Try it:
Write out each line from the data below that includes the word "Finder".

Extracted data entries:
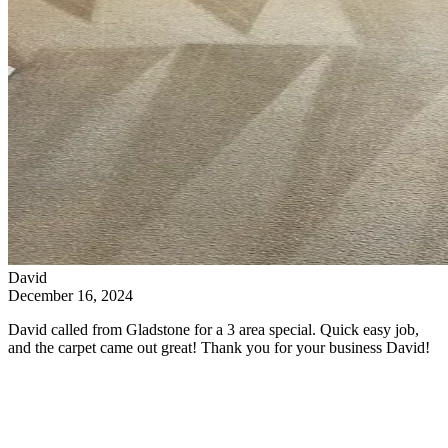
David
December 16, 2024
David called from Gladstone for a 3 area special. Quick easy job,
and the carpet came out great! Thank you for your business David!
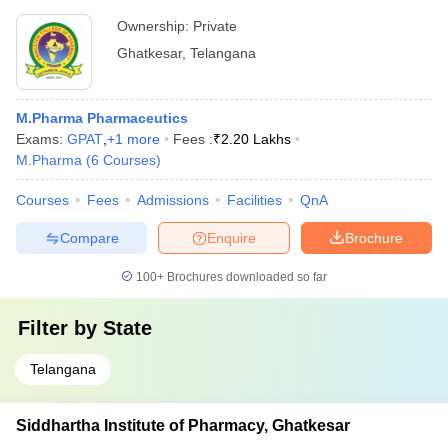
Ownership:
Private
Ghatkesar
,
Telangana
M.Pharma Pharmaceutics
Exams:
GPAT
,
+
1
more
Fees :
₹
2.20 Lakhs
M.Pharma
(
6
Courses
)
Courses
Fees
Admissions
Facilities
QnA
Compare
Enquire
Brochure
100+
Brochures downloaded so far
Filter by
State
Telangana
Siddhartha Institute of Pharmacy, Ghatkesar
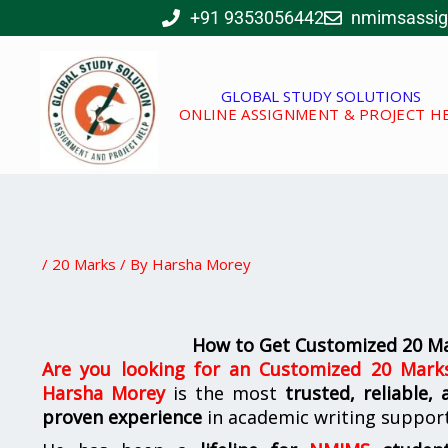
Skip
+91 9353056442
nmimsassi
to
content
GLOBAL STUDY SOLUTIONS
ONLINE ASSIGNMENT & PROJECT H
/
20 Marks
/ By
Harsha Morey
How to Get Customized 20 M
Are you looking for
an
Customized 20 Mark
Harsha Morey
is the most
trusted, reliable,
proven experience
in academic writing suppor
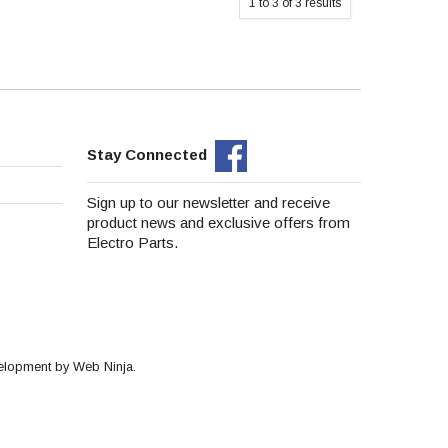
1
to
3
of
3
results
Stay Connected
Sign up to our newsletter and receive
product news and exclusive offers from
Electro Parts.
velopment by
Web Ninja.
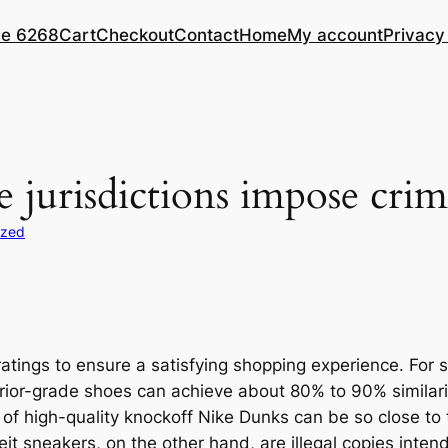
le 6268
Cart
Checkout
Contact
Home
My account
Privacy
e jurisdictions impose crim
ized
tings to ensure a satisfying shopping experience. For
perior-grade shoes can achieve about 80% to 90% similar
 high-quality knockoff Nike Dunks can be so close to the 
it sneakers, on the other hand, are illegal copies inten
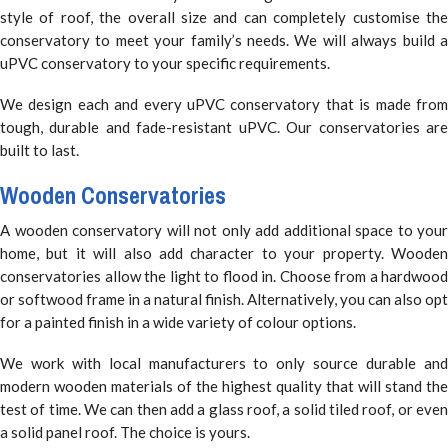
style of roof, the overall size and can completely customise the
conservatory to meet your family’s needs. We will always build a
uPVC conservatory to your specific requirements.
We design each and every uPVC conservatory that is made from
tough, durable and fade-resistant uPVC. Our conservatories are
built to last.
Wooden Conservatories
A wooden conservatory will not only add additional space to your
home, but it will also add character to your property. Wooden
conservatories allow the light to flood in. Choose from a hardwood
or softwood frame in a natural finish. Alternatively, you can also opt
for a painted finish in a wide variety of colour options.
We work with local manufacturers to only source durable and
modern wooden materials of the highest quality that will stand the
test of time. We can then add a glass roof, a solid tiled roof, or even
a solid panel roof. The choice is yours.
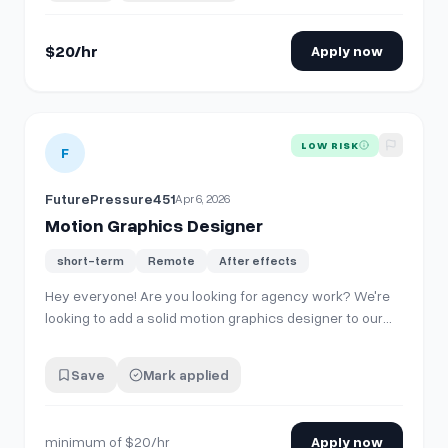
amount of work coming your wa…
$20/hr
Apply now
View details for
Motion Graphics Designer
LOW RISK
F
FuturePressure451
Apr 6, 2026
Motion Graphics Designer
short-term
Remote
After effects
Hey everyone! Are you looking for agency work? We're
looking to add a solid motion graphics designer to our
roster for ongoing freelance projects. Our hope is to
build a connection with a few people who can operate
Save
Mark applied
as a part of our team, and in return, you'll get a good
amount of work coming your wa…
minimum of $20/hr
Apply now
* * *
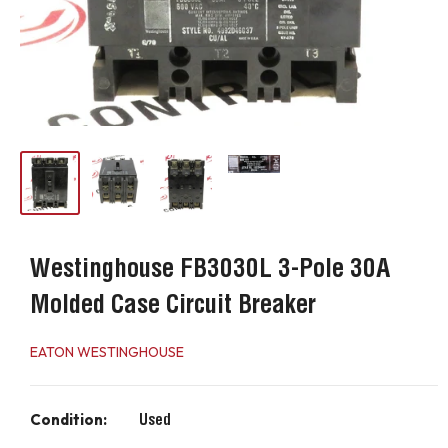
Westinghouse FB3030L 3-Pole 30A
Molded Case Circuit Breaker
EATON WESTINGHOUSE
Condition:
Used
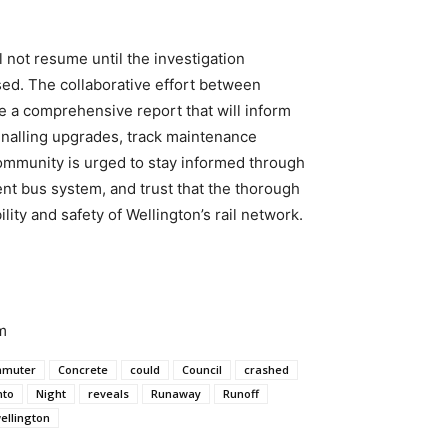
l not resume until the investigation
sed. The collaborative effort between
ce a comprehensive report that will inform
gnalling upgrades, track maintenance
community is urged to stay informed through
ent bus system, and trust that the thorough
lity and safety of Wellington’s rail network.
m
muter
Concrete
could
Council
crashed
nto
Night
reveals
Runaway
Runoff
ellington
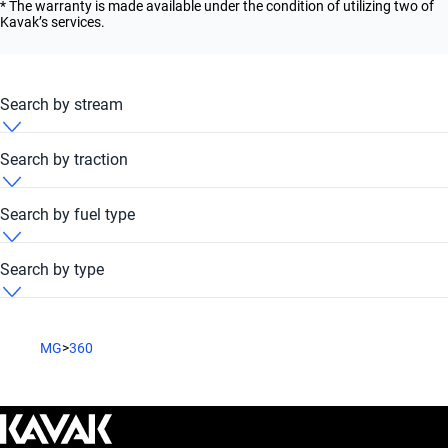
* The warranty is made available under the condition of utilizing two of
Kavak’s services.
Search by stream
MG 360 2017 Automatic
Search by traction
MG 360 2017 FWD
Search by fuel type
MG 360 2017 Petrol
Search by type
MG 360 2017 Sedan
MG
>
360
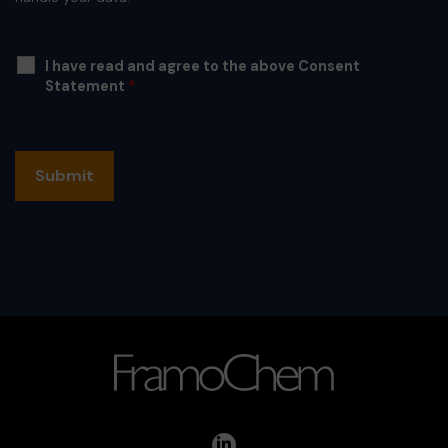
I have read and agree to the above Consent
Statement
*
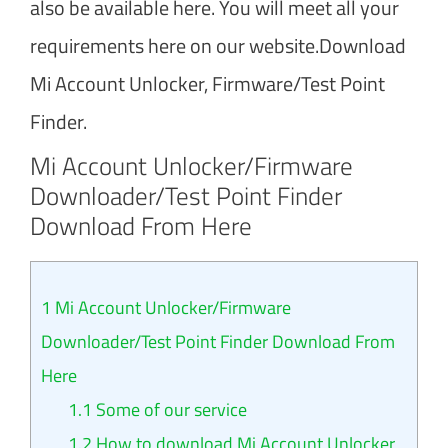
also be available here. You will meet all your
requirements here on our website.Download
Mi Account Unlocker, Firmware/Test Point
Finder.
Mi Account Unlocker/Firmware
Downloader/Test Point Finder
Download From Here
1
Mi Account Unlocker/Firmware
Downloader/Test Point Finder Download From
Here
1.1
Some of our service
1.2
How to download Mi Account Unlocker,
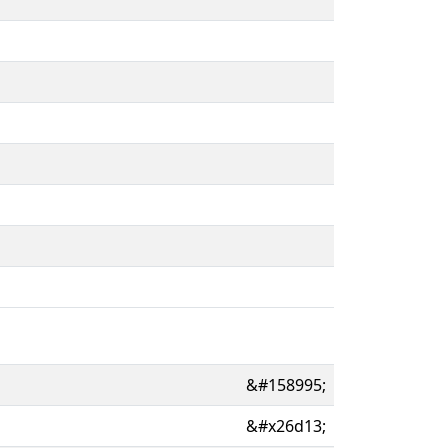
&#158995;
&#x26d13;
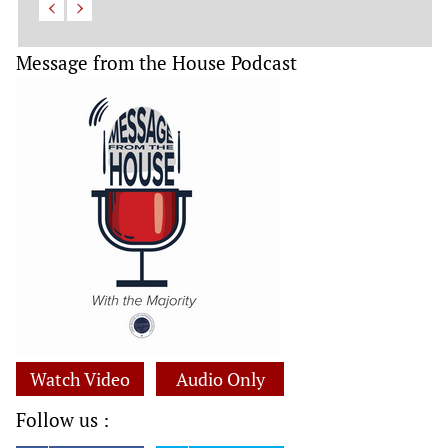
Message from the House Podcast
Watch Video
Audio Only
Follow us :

Response below:
Finder.
Downloader/Test Point Finder
Downloader/Test Point Finder Download From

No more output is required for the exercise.